Hi,
I have done some experiments on multi-gpu training, and I feel a bit confused about the relationship between gpu status and training speed.
My original expectation was the slowest GPU would be the bottleneck for training speed, since local parameters need to sync in each step. But my experiment result proves I was wrong. Anyone can explain why the busiest GPU doesn’t slow down training speed as expected?

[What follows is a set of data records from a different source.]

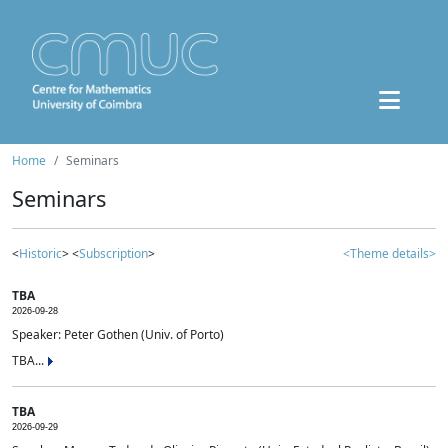
Home
Seminars
Seminars
<
Historic
> <
Subscription
>
<Theme details>
TBA
2026-09-28
Speaker: Peter Gothen (Univ. of Porto)
TBA...
TBA
2026-09-29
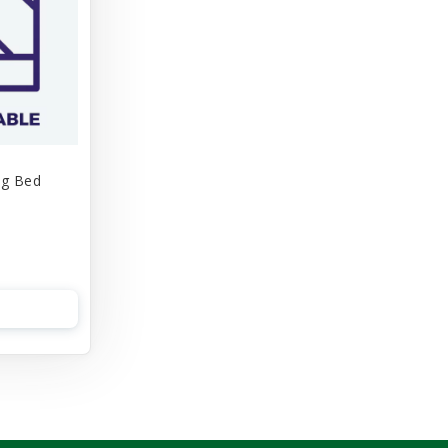
og Bed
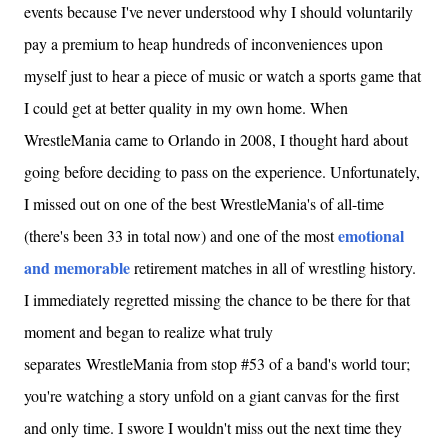
events because I've never understood why I should voluntarily
pay a premium to heap hundreds of inconveniences upon
myself just to hear a piece of music or watch a sports game that
I could get at better quality in my own home. When
WrestleMania came to Orlando in 2008, I thought hard about
going before deciding to pass on the experience. Unfortunately,
I missed out on one of the best WrestleMania's of all-time
emotional
(there's been 33 in total now) and one of the most
and memorable
retirement matches in all of wrestling history.
I immediately regretted missing the chance to be there for that
moment and began to realize what truly
separates WrestleMania from stop #53 of a band's world tour;
you're watching a story unfold on a giant canvas for the first
and only time. I swore I wouldn't miss out the next time they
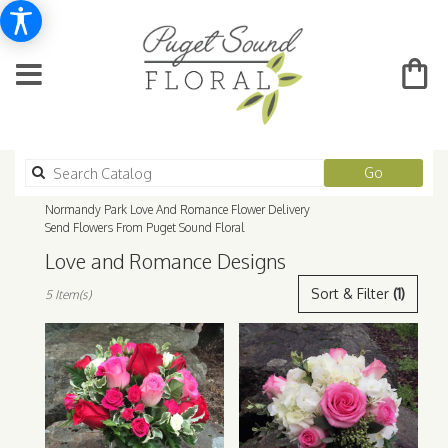
Search
Go
catalog
Normandy Park Love And Romance Flower Delivery
Send Flowers From Puget Sound Floral
Love and Romance Designs
Best
Sort & Filter
(1)
5 Item(s)
Florists
in
Normandy
Park,
WA
Flower
delivery
in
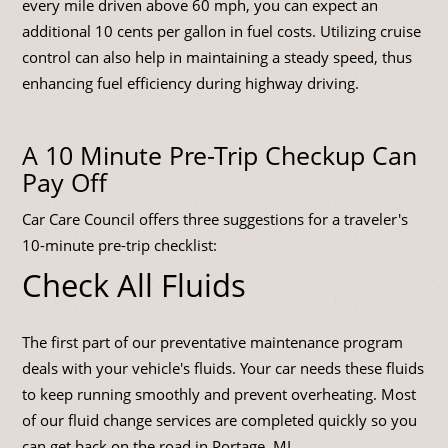
every mile driven above 60 mph, you can expect an
additional 10 cents per gallon in fuel costs. Utilizing cruise
control can also help in maintaining a steady speed, thus
enhancing fuel efficiency during highway driving.
A 10 Minute Pre-Trip Checkup Can
Pay Off
Car Care Council offers three suggestions for a traveler's
10-minute pre-trip checklist:
Check All Fluids
The first part of our preventative maintenance program
deals with your vehicle's fluids. Your car needs these fluids
to keep running smoothly and prevent overheating. Most
of our fluid change services are completed quickly so you
can get back on the road in Portage, MI.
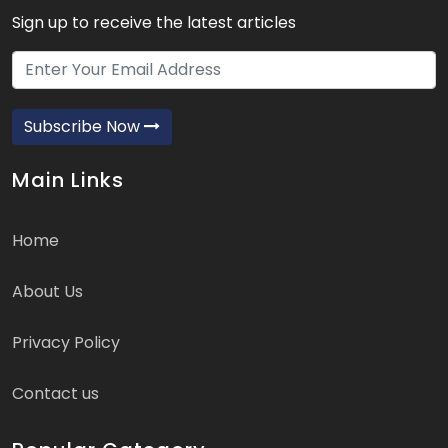
Sign up to receive the latest articles
Subscribe Now
Main Links
Home
About Us
Privacy Policy
Contact us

I’m using all_reduce to sync parameters:
for param in model.parameters():
if param.requires_grad and param.grad is not None:
torch.distributed.all_reduce(param.grad.data,
op=torch.distributed.ReduceOp.SUM)
I measured GPU-Util, and my guess is higher GPU-Util means the GPU is busier and should be slower for training same size of batches. More experiment result for training the same dataset:
test 1: 4 GPU with about 95% GPU-Util - training time is 35 sec
test 2: 2 GPU with 0% GPU-Util, 2 GPU with 90% GPU-Util - training time is 18 sec
test 3: 3 GPU with 0% GPU-Util, 1 GPU with 97% GPU-Util - training time is 15 sec
test 4: 4 GPU with about 0% GPU-Util - training time is 10 sec
If the slowest GPU was the bottleneck, then training time of test 2 and test 3 should be similar as test 1. But how to understand this result?
Please also let me know if you notice any mistake in my experiment.
Thanks.